(ASSIGNMENT): Going line by line through the entries below, note each one with "Charging", then report how many there are and nothing else.
== Segment start ==
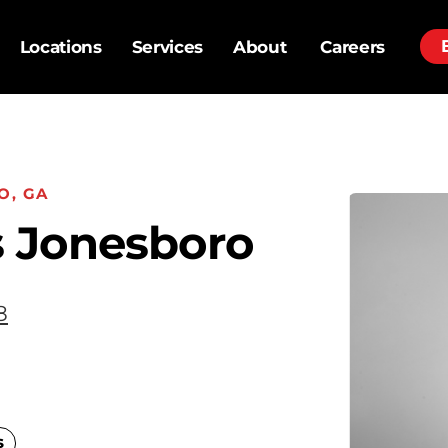
Locations
Services
About
Careers
O, GA
 Jonesboro
8
s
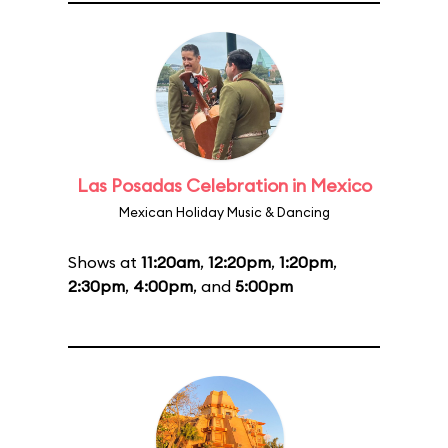
Las Posadas Celebration in Mexico
Mexican Holiday Music & Dancing
Shows at
11:20am
,
12:20pm
,
1:20pm
,
2:30pm
,
4:00pm
, and
5:00pm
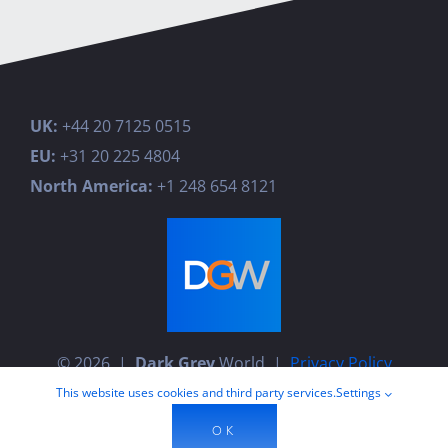
UK:
+44 20 7125 0515
EU:
+31 20 225 4804
North America:
+1 248 654 8121
© 2026 |
Dark Grey
World |
Privacy Policy
This website uses cookies and third party services.
Settings
OK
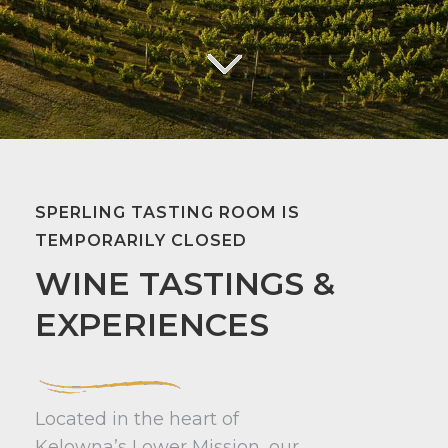
SPERLING TASTING ROOM IS
TEMPORARILY CLOSED
WINE TASTINGS &
EXPERIENCES
Located in the heart of
Kelowna’s Lower Mission, our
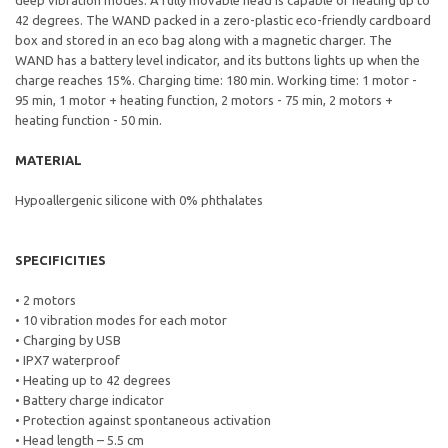
deep vibration modes. A fully movable head is capable of heating up to
42 degrees. The WAND packed in a zero-plastic eco-friendly cardboard
box and stored in an eco bag along with a magnetic charger. The
WAND has a battery level indicator, and its buttons lights up when the
charge reaches 15%. Charging time: 180 min. Working time: 1 motor -
95 min, 1 motor + heating function, 2 motors - 75 min, 2 motors +
heating function - 50 min.
MATERIAL
Hypoallergenic silicone with 0% phthalates
SPECIFICITIES
• 2 motors
• 10 vibration modes for each motor
• Charging by USB
• IPX7 waterproof
• Heating up to 42 degrees
• Battery charge indicator
• Protection against spontaneous activation
• Head length – 5.5 cm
== Segment end ==
(YOUR RESPONSE): 2